Abstract
Background: Heat shock proteins (Hsp) are major chaperone molecules that have recently emerged as cancer therapeutic targets owing to their involvement in tumor cell proliferation, differentiation, invasion and metastasis. High levels of extracellular Hsp90 and Hsp70 have been closely associated with a wide range of human cancers. Accumulating evidence suggests that the pharmacological inhibition of these molecules can play a pivotal role in non-surgical cancer treatment. Efforts have been taken to develop monoclonal antibodies (mAbs) and antibody fragments targeting extracellular Hsp90 and Hsp70, alone or conjugated with standard anticancer agents, to control several types of cancer, such as breast, colon, prostate or melanoma.

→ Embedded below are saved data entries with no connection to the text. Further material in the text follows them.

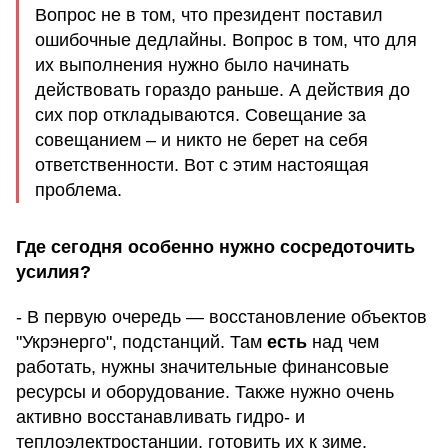
Вопрос не в том, что президент поставил
ошибочные дедлайны. Вопрос в том, что для
их выполнения нужно было начинать
действовать гораздо раньше. А действия до
сих пор откладываются. Совещание за
совещанием – и никто не берет на себя
ответственности. Вот с этим настоящая
проблема.
Где сегодня особенно нужно сосредоточить
усилия?
- В первую очередь — восстановление объектов
"Укрэнерго", подстанций. Там
есть
над чем
работать, нужны значительные финансовые
ресурсы и оборудование. Также нужно очень
активно восстанавливать гидро- и
теплоэлектростанции, готовить их к зиме.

Objective: To provide an overview on the development of monoclonal antibodies and antibody fragments with capacity to bind Hsp90 and Hsp70, aiming at being used for cancer treatment. Methods: A systematic review was performed using European Patent Office and Google patents databases. Results: Based on the available literature and patents, we report the potential anticancer strategies based on these biological molecules. Conclusions: Supported by the recent developments in this field, Hsp targeting antibodies therapy may emerge for clinical use in the future for cancer patients, namely as antibody-drug conjugates combining the specificity of these antibodies with the potency of cytotoxic drugs.Keywords: Antibody, cancer treatment, chaperones, heat-shock proteins, patent.